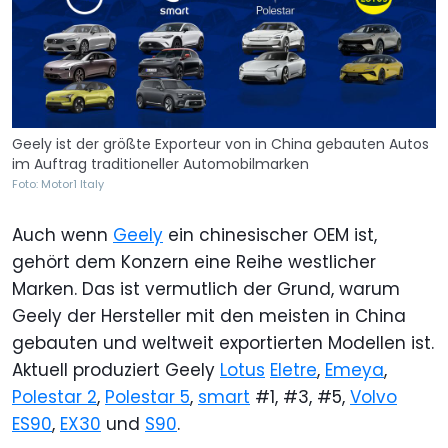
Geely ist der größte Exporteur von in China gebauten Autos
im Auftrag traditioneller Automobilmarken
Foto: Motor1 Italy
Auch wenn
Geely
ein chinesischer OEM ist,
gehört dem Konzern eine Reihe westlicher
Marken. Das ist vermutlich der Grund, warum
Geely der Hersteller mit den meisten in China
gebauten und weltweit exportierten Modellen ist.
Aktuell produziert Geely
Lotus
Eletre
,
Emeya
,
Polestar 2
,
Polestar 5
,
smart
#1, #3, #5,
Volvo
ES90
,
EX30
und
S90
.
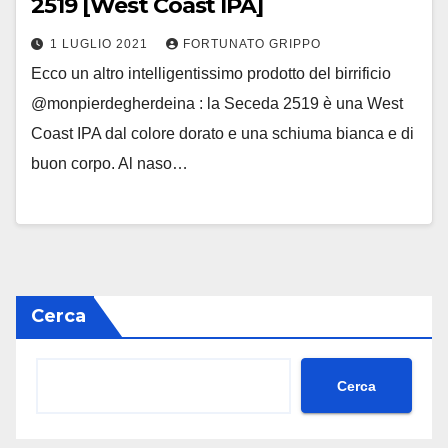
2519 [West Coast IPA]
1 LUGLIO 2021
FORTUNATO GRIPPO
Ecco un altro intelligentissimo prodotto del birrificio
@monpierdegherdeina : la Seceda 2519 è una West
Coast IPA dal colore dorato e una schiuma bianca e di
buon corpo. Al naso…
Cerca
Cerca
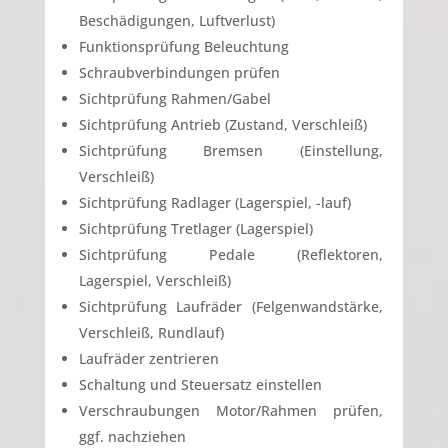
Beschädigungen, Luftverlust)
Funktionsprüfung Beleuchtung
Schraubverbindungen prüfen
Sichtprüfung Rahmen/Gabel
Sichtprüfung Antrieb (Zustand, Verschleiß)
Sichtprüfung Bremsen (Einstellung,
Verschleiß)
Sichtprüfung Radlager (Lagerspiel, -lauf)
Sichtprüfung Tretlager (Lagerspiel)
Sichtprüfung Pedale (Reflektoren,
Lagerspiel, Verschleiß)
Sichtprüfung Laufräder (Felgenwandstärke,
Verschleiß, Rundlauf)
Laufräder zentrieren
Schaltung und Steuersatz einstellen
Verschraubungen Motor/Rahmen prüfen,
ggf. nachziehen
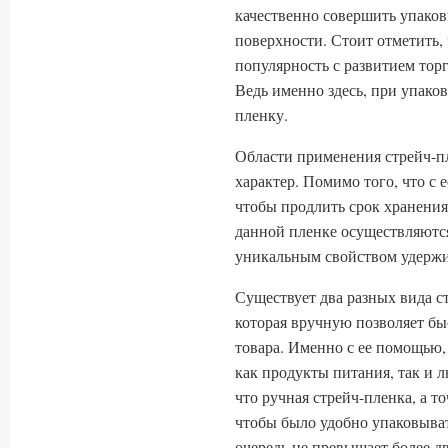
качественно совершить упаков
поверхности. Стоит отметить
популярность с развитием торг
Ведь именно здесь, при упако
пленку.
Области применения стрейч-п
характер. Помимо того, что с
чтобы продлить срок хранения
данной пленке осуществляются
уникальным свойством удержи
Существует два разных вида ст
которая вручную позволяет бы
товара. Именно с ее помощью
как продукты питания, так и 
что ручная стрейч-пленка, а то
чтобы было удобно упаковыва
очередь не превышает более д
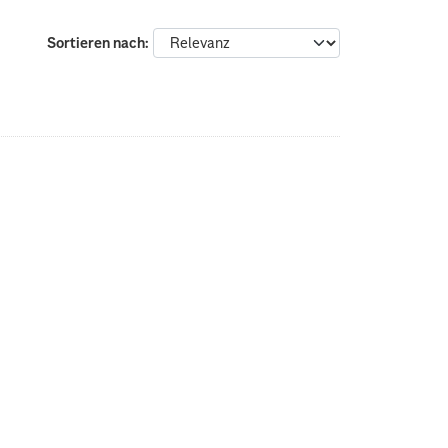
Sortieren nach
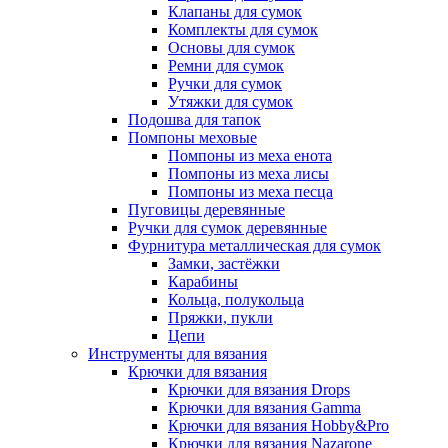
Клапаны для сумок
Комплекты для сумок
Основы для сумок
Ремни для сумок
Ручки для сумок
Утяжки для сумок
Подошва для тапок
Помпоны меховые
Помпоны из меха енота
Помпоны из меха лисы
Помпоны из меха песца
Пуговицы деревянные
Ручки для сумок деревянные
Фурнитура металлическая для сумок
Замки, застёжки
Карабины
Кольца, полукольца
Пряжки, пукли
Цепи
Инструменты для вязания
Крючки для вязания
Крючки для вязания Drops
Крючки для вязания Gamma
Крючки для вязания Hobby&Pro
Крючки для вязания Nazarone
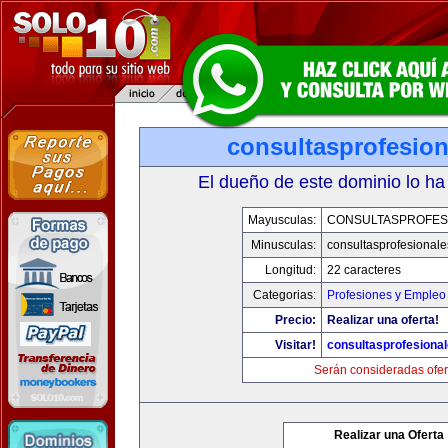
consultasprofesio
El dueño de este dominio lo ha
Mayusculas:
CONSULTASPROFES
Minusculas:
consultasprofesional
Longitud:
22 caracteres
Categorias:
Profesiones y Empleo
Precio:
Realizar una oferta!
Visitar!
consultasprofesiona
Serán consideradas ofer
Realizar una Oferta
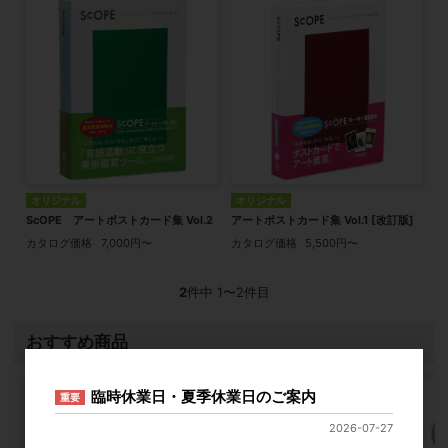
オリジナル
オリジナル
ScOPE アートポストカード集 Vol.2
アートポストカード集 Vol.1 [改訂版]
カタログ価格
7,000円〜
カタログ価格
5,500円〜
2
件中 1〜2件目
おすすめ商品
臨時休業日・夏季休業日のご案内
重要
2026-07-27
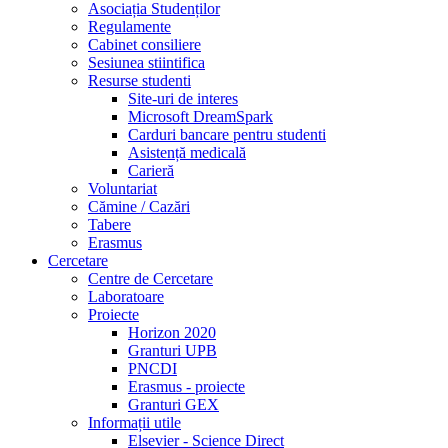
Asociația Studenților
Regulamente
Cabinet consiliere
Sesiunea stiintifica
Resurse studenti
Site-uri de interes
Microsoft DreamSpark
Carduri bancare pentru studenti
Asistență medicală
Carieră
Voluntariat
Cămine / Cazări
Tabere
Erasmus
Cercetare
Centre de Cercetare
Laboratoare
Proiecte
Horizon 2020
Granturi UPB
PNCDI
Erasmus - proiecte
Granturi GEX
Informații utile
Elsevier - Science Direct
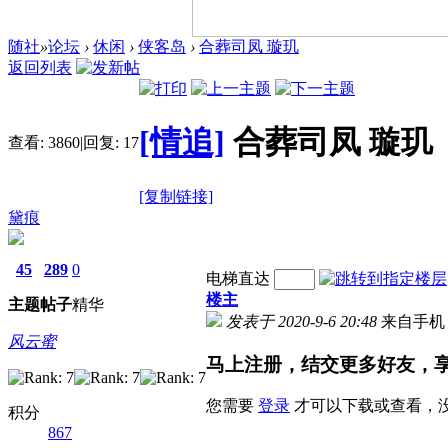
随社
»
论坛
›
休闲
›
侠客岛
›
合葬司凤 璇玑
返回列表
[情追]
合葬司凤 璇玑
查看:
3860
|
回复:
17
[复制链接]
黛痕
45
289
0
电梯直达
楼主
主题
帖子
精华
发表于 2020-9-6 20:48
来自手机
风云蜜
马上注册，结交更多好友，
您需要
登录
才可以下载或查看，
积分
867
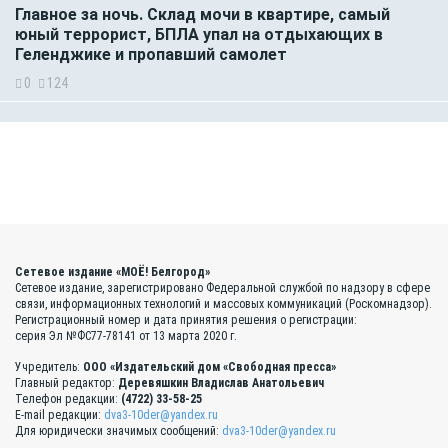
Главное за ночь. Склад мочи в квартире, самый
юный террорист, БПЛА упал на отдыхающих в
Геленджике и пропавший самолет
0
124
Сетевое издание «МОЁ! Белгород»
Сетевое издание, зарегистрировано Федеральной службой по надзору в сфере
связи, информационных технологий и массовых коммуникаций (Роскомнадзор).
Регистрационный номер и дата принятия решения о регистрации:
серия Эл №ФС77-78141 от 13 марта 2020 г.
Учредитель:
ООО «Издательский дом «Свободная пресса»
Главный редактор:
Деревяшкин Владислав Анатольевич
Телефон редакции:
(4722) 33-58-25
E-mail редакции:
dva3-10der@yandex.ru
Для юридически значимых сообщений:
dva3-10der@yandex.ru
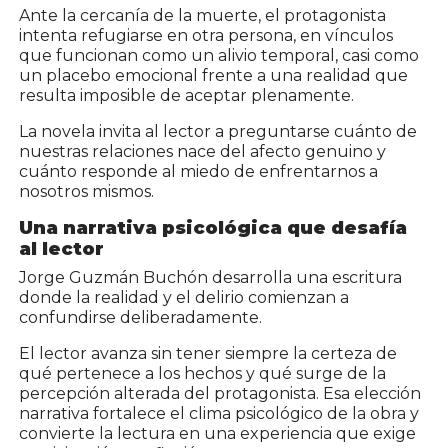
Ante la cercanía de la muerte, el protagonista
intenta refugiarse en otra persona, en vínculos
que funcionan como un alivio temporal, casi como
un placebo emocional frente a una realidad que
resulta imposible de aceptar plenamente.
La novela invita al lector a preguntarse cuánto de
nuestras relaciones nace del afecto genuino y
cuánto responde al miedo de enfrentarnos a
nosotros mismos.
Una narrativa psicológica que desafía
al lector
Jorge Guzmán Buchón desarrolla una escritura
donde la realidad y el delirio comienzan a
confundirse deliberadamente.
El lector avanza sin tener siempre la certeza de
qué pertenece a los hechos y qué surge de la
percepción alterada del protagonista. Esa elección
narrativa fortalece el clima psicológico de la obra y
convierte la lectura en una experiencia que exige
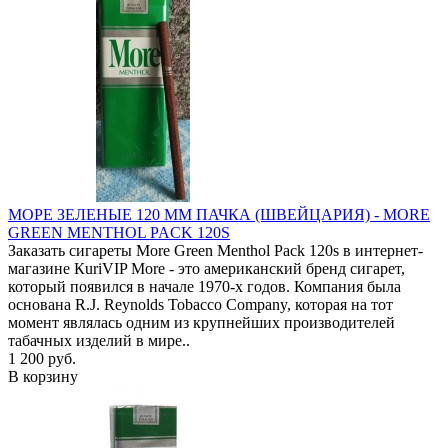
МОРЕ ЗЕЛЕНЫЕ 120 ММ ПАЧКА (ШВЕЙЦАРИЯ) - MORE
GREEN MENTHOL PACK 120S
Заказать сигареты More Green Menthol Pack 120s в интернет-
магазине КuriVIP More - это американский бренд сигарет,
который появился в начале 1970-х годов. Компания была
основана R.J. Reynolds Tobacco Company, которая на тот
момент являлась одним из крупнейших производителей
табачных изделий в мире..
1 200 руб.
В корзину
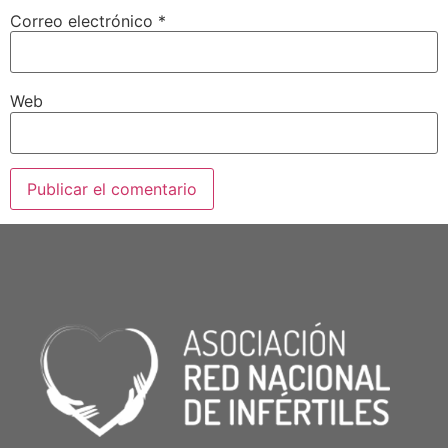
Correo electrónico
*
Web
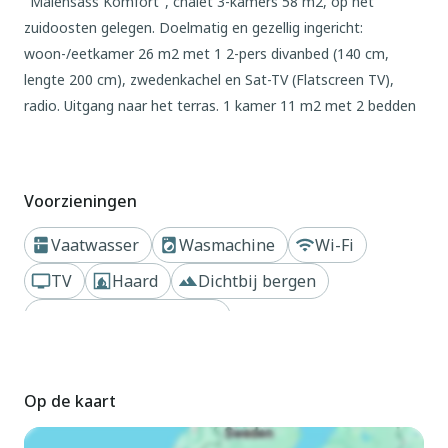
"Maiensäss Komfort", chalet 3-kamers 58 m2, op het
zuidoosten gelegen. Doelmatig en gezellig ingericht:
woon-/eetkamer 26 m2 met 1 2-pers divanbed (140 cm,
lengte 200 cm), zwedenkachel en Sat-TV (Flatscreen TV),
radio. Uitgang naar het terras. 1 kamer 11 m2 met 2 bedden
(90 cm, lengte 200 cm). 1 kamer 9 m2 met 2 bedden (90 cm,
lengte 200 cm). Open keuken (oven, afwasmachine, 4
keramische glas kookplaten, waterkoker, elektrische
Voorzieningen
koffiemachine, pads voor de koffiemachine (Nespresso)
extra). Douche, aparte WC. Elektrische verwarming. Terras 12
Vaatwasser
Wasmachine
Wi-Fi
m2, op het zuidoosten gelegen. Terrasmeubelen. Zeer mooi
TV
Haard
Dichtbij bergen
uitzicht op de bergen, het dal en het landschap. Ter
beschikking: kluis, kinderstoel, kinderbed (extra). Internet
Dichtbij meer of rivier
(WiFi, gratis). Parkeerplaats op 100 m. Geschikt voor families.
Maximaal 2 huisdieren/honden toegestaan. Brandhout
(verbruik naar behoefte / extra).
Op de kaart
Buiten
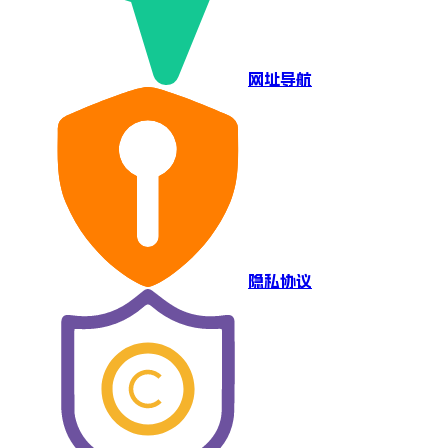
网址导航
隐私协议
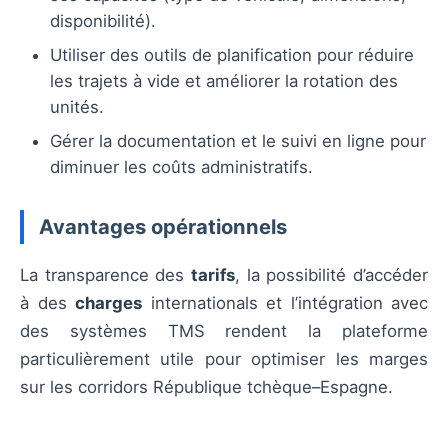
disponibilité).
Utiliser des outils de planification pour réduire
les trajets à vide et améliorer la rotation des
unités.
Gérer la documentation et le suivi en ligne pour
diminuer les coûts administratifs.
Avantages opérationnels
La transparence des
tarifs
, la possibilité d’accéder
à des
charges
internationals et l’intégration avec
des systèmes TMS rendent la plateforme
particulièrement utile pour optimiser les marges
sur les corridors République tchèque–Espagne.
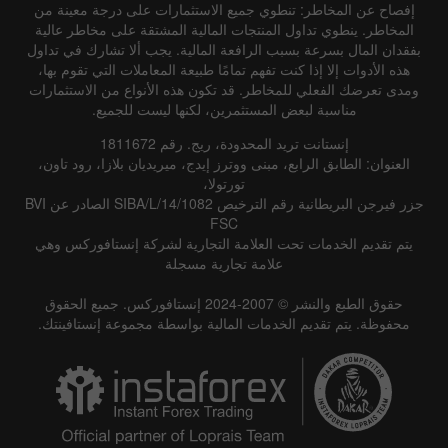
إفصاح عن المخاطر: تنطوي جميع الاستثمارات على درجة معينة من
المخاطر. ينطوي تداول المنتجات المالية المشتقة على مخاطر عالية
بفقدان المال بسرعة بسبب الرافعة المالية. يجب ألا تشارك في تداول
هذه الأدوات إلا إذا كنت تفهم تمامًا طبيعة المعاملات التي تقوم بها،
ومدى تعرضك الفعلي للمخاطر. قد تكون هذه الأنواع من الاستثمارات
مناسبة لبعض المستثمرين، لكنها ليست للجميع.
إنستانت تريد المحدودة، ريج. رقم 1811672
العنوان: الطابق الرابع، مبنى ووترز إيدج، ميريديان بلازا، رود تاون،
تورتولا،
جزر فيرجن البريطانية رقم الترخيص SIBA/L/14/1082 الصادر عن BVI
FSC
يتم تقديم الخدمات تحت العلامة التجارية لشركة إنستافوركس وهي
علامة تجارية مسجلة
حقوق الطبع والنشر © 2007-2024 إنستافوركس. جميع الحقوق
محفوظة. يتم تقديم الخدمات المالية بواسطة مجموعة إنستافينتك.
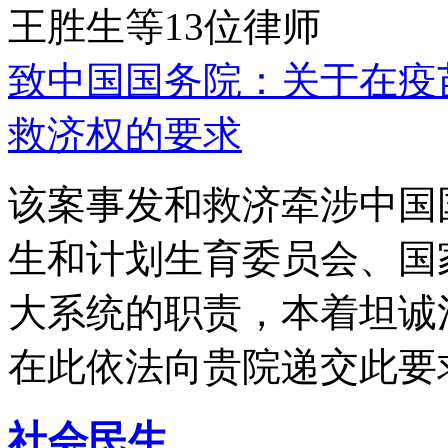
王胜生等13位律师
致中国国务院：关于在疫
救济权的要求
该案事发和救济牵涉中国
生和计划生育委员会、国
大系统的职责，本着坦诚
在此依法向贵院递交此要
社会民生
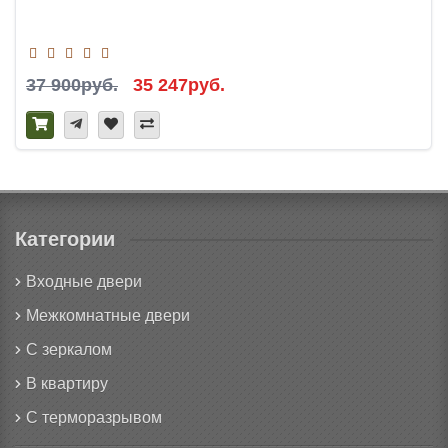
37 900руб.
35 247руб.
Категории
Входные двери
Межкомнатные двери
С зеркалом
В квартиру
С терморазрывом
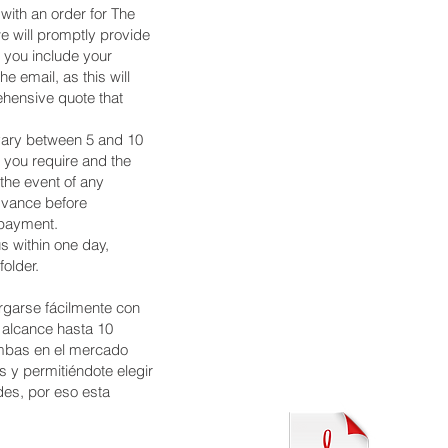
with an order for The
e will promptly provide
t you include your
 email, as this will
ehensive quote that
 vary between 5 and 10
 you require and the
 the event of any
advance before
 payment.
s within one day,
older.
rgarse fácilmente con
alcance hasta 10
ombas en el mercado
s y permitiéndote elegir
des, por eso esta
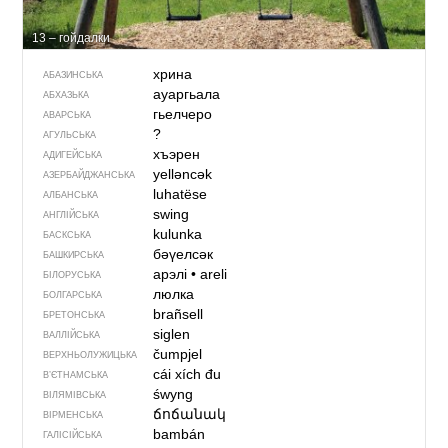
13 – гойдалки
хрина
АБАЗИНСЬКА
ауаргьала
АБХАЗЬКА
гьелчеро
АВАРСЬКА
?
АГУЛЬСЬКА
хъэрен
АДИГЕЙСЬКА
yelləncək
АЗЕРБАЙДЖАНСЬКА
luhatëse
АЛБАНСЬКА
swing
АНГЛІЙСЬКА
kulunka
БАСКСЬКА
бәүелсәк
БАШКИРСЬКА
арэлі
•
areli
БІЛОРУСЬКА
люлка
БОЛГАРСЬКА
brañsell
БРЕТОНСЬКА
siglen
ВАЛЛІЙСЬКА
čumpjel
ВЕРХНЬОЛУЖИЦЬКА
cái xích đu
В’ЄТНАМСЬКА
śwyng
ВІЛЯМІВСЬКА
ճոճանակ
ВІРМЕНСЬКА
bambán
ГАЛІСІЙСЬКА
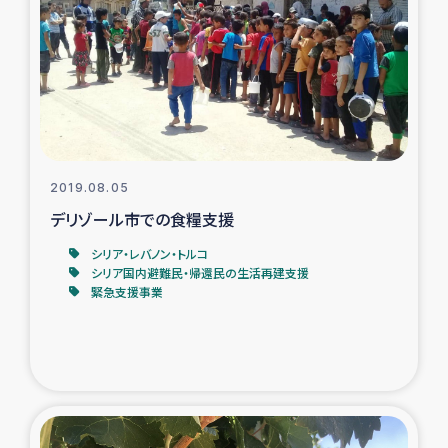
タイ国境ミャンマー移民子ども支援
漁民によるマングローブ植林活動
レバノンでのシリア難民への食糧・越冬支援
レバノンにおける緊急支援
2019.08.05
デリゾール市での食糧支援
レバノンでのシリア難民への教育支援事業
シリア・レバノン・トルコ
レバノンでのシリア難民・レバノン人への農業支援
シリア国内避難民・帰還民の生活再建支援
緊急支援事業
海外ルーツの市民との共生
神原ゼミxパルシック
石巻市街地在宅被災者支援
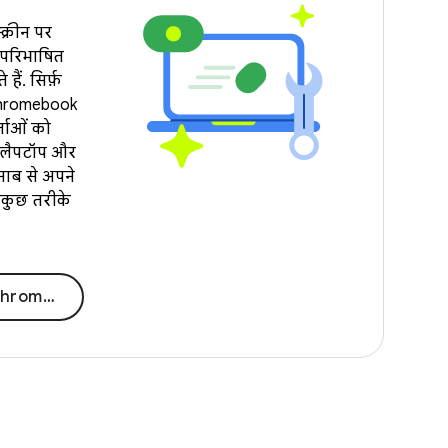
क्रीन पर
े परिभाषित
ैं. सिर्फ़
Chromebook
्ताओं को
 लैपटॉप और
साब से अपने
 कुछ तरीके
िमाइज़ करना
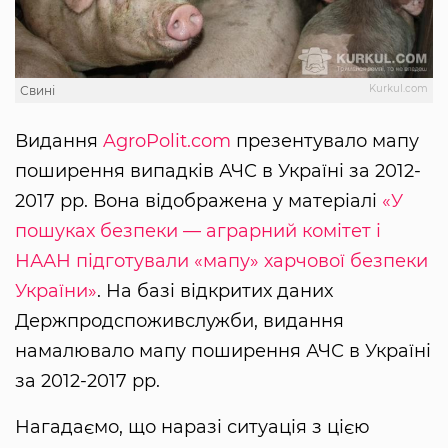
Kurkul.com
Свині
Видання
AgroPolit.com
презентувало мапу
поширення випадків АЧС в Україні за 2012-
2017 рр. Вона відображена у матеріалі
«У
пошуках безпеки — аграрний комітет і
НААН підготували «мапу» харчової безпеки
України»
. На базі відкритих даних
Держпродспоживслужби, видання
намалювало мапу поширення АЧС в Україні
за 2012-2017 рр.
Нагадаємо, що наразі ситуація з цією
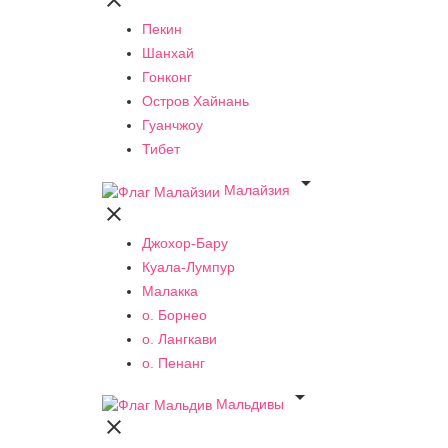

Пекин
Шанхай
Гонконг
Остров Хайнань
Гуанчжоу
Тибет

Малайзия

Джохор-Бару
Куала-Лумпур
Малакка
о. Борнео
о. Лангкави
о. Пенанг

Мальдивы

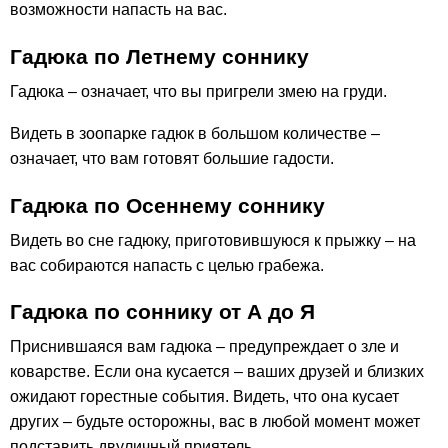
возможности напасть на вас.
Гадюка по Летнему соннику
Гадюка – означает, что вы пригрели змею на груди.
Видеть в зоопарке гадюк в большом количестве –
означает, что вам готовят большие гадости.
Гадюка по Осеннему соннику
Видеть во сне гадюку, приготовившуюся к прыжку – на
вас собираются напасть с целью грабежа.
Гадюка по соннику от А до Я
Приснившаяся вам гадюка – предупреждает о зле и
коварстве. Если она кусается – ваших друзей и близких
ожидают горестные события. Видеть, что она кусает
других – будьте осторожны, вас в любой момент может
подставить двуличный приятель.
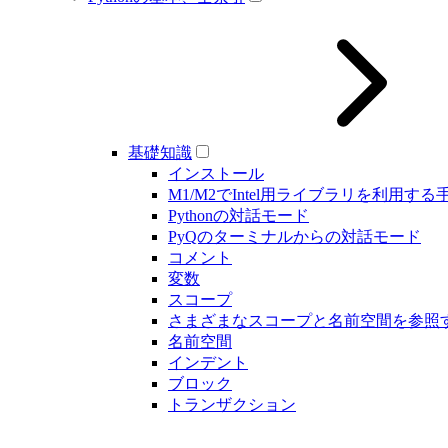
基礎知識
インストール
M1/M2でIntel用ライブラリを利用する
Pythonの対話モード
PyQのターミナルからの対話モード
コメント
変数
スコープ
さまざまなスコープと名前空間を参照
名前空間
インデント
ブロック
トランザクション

^^^^^^^^^^^^^^^^

#### BRIEF
Your task is to copy each line of the entries that includes the word "cuánto".

#### FINISHED TASK
La novela invita al lector a preguntarse cuánto de
cuánto responde al miedo de enfrentarnos a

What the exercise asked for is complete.